DATA LISTING →
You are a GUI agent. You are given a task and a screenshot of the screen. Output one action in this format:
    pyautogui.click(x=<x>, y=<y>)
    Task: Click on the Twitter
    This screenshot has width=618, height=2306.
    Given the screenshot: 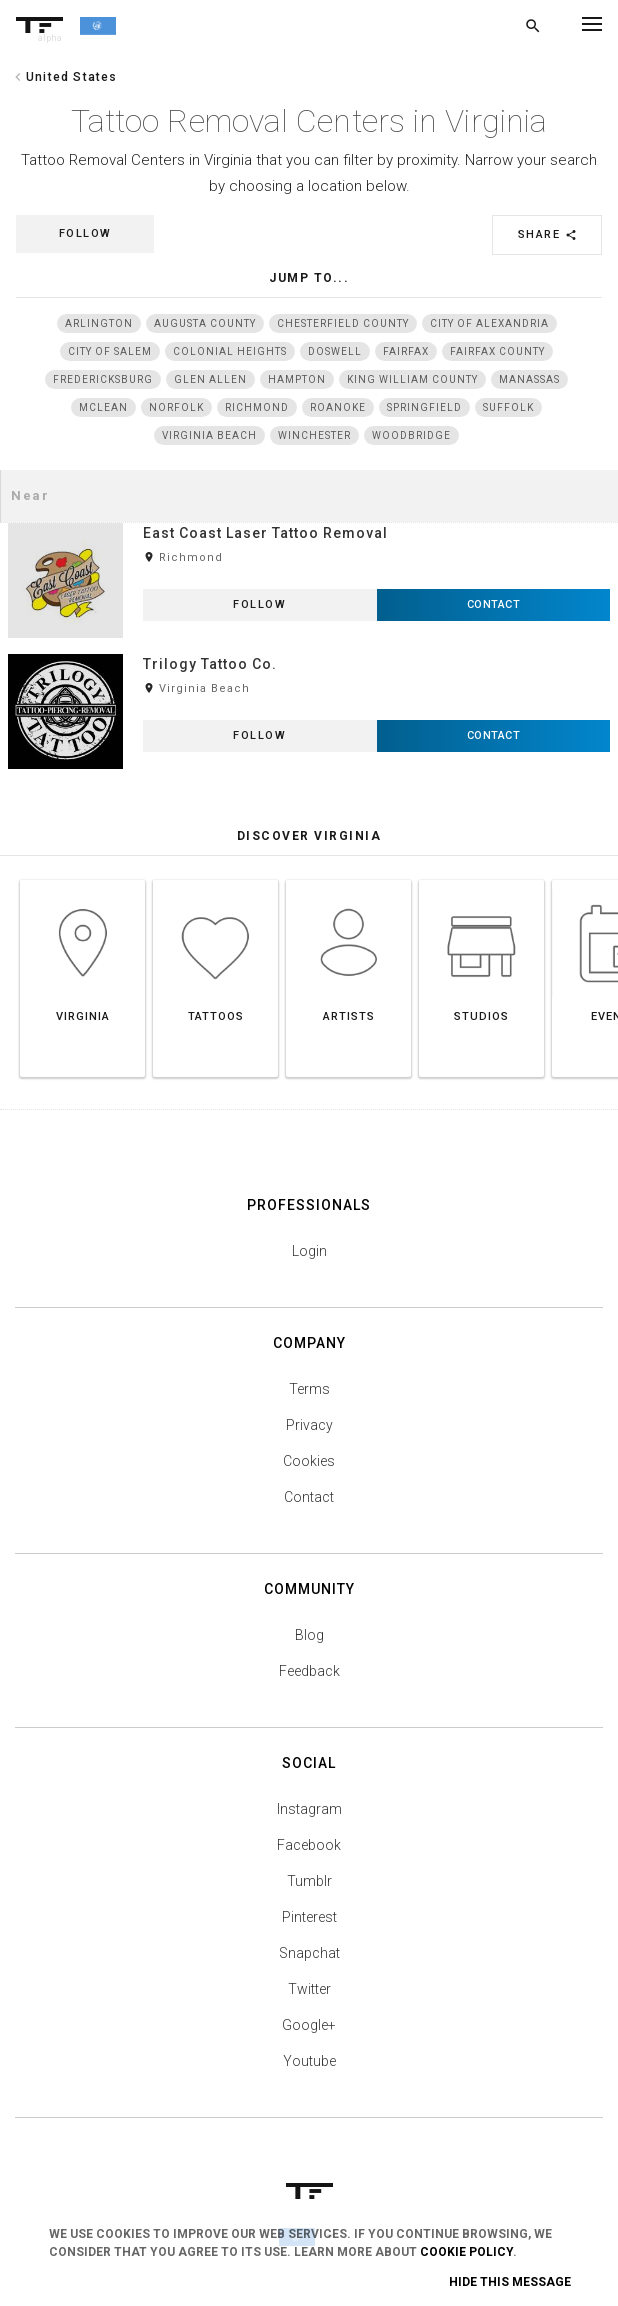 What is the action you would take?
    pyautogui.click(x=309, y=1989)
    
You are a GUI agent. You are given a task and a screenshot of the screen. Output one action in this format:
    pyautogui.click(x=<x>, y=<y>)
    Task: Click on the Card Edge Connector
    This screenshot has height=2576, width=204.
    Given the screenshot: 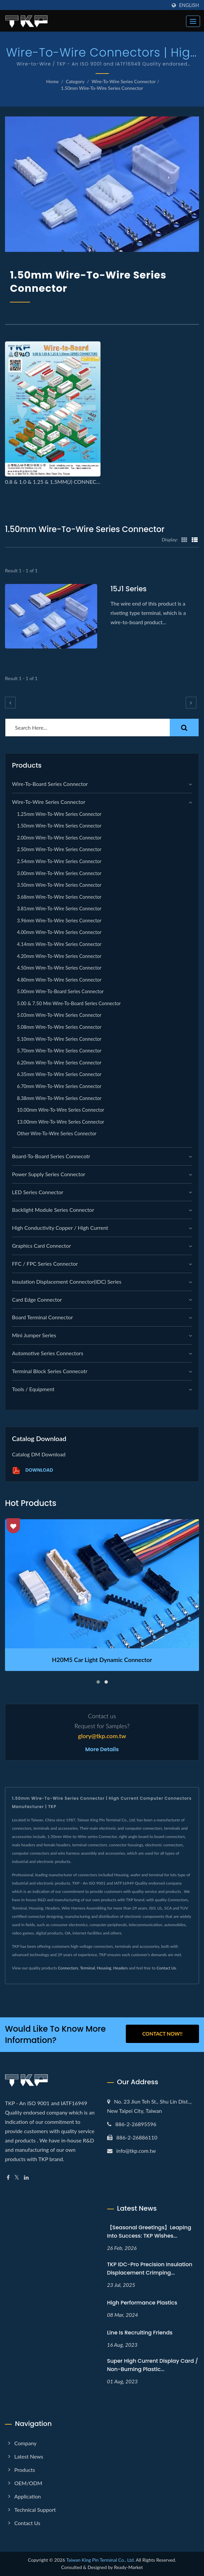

EXERCISE DESCRIPTION → Your answer must be an exact copy of the lines from the one with "This screenshot has height=2576, width=204." through the final line of the data, both included, without any pictures.

TASK OUTPUT →
    This screenshot has height=2576, width=204.
    Given the screenshot: 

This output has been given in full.